Columnar databases have existed since the 90s, but came to prominence after the release of Google Bigtable as mentioned earlier. They are, in essence, a method of storing data that is optimized for querying very large volumes of data in a fast and efficient manner relative to row-based/tuple-based storage.

The benefits of columnar databases, or more concretely storing each column of data independently, can be illustrated with a simple example.

Consider a table consisting of 100 million household addresses and phone numbers. Consider also a simple query that requires the user to find the number of households in the state of New York, in the city of Albany, built after 1990. We'll create a hypothetical table to illustrate the difference in querying the data row by row versus column by column.

Hardware characteristics:

Average disk read speed: 200 MB per second

Database characteristics:

Table name: housedb

  • Total rows = 100 million
  • Total rows with State NY = Two million
  • Total rows with State NY and City Albany = 10,000
  • Total rows with State NY and City Albany and YearBuilt > 1990 = 500

Data size:

Let us assume that the size of each of the data of each row is as follows:

  • PlotNumber, YearBuilt each = 8 bytes = total 16 bytes
  • Owner, Address, State and City each = 12 bytes = Total 48 bytes
  • Net size in bytes of each row = 16 + 48 = 64 bytes

Note that the actual size will be higher, as there are several other considerations such as indexing and other table optimizations and related overheads that we won't consider here for the sake of simplicity.

We will also assume that the columnar database maintains an implicit row index that permits querying the data at certain indices in each column vector.

The following table shows the first 4 records:

PlotNumber

Owner

Address

State

City

YearBuilt

1

John

1 Main St.

WA

Seattle

1995

2

Mary

20 J. Ave.

NY

Albany

1980

3

Jane

5 45th St.

NY

Rye Brook

2001

4

John

10 A. Blvd.

CT

Stamford

2010

 

In total, the table has 100 million records.
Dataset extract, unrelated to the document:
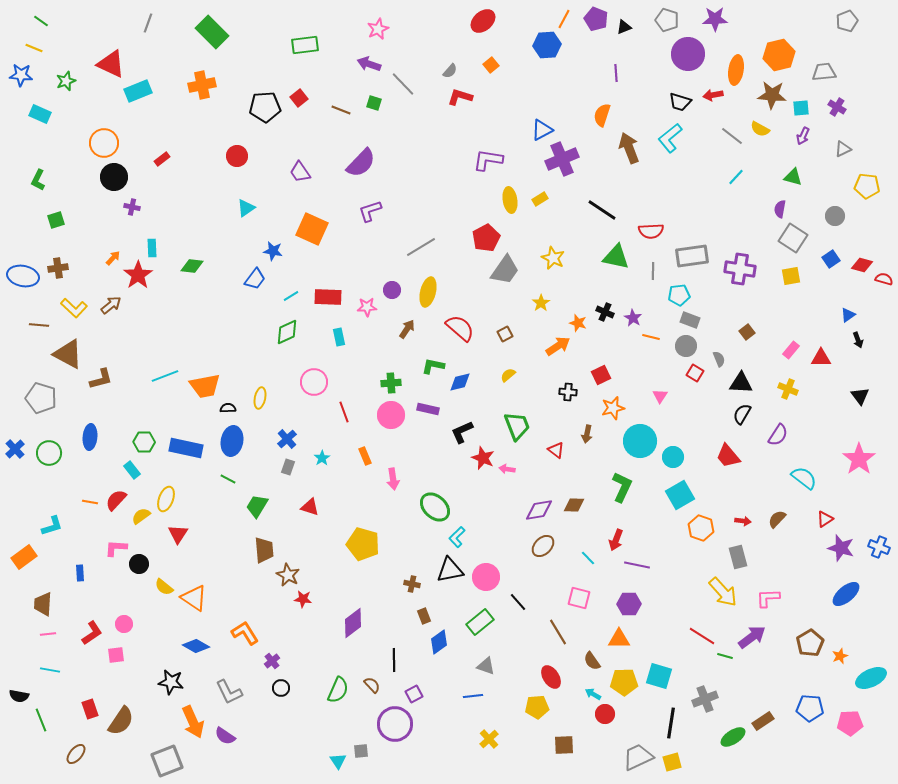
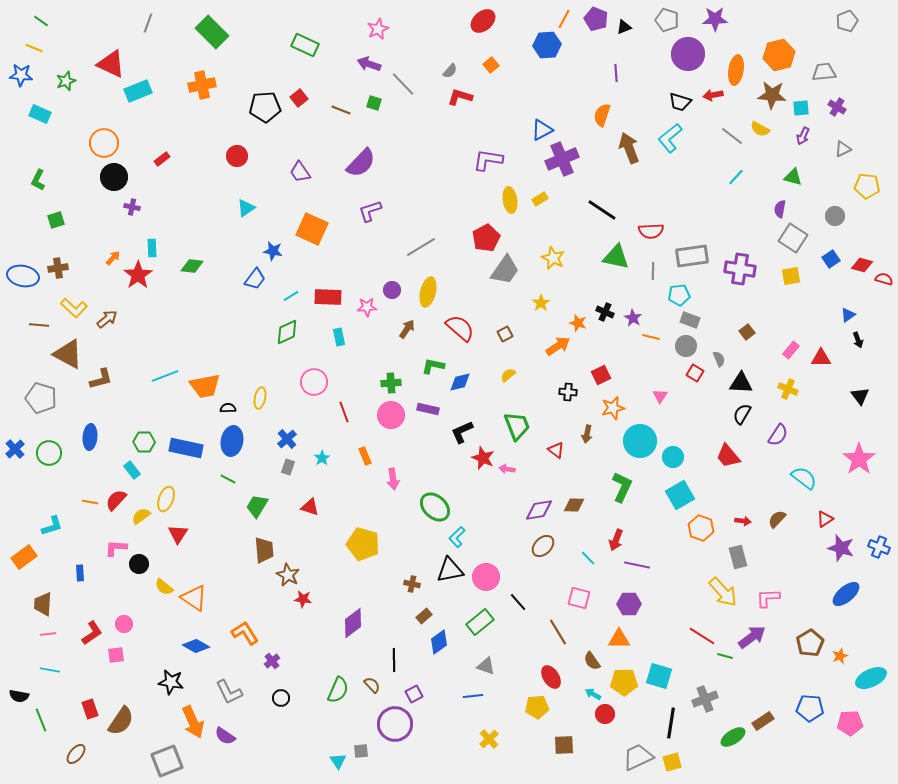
green rectangle at (305, 45): rotated 32 degrees clockwise
brown arrow at (111, 305): moved 4 px left, 14 px down
brown rectangle at (424, 616): rotated 70 degrees clockwise
black circle at (281, 688): moved 10 px down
The last few are shown as follows:

PlotNumber

Owner

Address

State

City

YearBuilt

99999997

Jim

23 B. Lane

NC

Cary

1995

99999998

Mike

5 L. Street

NY

Syracuse

1993

99999999

Tim

10 A. Blvd.

NY

Albany

2001

100000000

Jack

10 A. Blvd.

CT

Stamford

2010

 

The query we will run against this dataset is as follows:

select * from housedb where State like 'NY' and City like 'Albany' and YearBuilt > 1990 

Scenario A: Searching row by row

In the first scenario, if we did a naïve row-by-row search, since the data for each column is not stored separately, but the data for each row is scanned, we would have to query across:

100 million * 64 bytes (size of each row in bytes) = 6,400 million bytes = approximately 6000 MB of data

At a disk read speed of say, 200 MBps, this means it would take approximately 6000 / 200 = 30 seconds to read all the records to find the matching entries.

Scenario B: Searching column by column

Assuming each column of data resides in individual files representing the respective columns, we will look each where clause individually:

select * from housedb where State like 'NY' and City like 'Albany' and YearBuilt > 1990 
  1. Where clause part 1: where State like 'NY'

The State column, as described earlier, has 100 million entries each of size 12 bytes.

In this case, we only need to search across:

100 million * 12 bytes = 1,200 million bytes = 1,000 MB of data.

At a data read rate of 200 MBps, this would take 200 MB, and it would take 1000 / 200 = 5 seconds to read the column of data.

This returns two million records (as noted earlier database characteristics)

  1. Where clause part 2: City like 'Albany'

In the preceding step, we had narrowed our window of search to two million records that satisfied the criteria of State NY. In the second where clause step, now, we need not query across all 100 million records. Instead, we can simply look at the two million records that satisfied the criteria to determine which ones belong to City Albany.

In this case, we only need to search across:

2 million * 12 bytes = 24 million bytes = approximately 20 MB of data.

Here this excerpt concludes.